Reproduce exactly, and only, the lines below from the one containing "November 22, 2024" through the one containing "Mettre son véhicule en location".

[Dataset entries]
● ● ● ●

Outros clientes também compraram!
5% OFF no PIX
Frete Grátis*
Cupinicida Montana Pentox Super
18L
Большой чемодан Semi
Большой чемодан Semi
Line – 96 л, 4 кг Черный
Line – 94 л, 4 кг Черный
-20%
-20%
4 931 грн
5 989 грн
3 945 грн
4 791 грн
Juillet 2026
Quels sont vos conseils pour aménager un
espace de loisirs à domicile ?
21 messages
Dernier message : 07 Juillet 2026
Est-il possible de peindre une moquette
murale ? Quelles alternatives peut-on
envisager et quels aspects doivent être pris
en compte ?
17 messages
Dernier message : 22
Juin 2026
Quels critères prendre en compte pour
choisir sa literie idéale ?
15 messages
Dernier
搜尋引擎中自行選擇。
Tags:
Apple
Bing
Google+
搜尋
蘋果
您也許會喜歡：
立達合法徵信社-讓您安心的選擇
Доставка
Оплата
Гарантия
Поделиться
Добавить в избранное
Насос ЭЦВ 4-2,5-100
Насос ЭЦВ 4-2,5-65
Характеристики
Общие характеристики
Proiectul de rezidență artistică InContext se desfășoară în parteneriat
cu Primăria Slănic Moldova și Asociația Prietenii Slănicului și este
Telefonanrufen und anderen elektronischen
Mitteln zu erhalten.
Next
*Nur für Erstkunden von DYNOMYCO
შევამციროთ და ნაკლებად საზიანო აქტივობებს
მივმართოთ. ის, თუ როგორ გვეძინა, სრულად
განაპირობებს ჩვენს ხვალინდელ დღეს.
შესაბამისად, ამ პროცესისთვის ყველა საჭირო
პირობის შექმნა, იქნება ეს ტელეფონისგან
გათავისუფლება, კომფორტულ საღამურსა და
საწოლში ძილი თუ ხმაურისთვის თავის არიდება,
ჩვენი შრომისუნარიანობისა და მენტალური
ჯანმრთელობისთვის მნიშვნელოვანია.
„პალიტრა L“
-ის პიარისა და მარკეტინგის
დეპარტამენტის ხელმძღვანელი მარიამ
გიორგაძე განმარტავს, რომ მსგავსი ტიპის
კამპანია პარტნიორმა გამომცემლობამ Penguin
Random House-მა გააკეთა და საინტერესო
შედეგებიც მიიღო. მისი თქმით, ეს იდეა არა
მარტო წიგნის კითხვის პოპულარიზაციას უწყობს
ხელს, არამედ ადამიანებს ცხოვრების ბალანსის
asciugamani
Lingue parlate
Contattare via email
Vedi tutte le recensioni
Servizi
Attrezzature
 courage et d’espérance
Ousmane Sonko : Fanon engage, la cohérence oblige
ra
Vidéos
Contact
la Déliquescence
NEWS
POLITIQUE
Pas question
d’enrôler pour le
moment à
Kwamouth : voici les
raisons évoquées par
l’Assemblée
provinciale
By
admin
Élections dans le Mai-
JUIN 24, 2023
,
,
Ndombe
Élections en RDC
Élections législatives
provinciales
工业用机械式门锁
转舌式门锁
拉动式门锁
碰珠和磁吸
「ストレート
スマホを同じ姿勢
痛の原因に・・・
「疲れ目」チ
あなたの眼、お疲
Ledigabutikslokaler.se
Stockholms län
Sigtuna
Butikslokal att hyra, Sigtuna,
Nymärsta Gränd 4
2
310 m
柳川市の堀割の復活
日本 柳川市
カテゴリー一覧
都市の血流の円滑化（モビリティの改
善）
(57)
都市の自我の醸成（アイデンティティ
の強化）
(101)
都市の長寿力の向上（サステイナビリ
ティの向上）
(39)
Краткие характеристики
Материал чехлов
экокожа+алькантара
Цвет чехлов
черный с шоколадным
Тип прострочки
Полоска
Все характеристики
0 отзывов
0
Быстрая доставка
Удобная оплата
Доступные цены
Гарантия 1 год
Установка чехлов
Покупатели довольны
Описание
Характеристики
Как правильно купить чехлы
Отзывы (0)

● ● ● ●

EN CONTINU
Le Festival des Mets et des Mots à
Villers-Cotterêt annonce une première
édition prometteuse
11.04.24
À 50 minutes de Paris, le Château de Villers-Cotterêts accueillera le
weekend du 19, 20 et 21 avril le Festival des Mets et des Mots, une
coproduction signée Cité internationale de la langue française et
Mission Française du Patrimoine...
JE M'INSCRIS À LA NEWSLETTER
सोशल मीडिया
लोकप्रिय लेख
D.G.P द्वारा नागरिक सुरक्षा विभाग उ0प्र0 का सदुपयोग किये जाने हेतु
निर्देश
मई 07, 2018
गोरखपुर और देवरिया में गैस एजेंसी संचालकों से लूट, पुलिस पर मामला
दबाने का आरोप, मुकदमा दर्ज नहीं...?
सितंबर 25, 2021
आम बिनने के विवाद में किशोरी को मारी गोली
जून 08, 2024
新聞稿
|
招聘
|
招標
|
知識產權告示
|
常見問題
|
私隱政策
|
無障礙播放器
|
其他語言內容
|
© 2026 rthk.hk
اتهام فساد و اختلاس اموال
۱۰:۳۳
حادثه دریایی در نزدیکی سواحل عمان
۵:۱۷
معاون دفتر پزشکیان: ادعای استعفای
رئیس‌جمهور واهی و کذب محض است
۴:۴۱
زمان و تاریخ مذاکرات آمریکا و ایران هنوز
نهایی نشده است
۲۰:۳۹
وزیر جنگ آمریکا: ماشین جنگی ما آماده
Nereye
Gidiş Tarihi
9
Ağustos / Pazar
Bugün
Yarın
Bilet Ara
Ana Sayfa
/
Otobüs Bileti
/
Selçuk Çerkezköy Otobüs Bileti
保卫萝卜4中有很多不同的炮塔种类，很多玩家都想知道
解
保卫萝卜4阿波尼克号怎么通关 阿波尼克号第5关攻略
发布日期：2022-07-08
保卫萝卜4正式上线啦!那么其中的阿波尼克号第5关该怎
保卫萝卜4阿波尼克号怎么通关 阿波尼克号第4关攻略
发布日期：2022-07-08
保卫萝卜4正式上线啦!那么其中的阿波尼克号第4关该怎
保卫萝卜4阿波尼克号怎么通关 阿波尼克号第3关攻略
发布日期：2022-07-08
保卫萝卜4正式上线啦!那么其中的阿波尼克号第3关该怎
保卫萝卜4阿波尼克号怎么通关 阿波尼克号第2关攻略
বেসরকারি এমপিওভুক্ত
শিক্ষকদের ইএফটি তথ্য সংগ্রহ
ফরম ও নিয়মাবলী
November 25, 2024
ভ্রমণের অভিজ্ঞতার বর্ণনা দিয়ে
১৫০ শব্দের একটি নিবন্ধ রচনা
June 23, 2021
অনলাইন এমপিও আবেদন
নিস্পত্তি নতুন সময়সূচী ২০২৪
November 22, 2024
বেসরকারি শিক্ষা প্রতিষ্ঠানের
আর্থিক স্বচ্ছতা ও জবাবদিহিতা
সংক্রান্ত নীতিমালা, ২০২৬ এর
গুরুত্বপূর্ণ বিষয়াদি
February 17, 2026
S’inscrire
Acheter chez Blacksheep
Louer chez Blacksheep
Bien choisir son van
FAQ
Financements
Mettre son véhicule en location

● ● ● ●

# Result of the exercise
November 22, 2024
বেসরকারি শিক্ষা প্রতিষ্ঠানের
আর্থিক স্বচ্ছতা ও জবাবদিহিতা
সংক্রান্ত নীতিমালা, ২০২৬ এর
গুরুত্বপূর্ণ বিষয়াদি
February 17, 2026
S’inscrire
Acheter chez Blacksheep
Louer chez Blacksheep
Bien choisir son van
FAQ
Financements
Mettre son véhicule en location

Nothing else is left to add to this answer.